EXERCISE DIRECTIONS: Every line below that holds the string "Рюкзаки" should be copied.

>>>

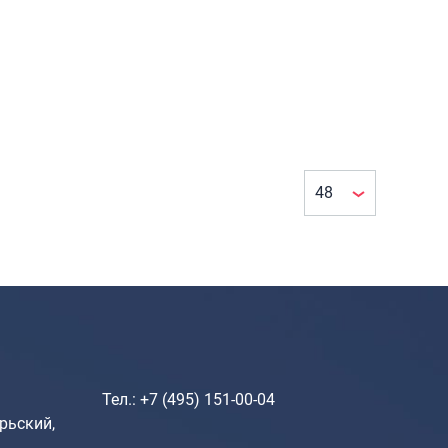
Рюкзаки городские
Рюкзаки школьные
Рюкзаки подростковые
Ранцы школьные
Рюкзаки детские
Рюкзаки туристические
Рюкзаки для охоты-рыбалки
Рюкзаки на колесах
ШОППЕРЫ
Кейсы и планшеты
Кейсы
Тел.: +7 (495) 151-00-04
Планшеты
рьский,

<<<

COMPLETED TASK:
Рюкзаки городские
Рюкзаки школьные
Рюкзаки подростковые
Рюкзаки детские
Рюкзаки туристические
Рюкзаки для охоты-рыбалки
Рюкзаки на колесах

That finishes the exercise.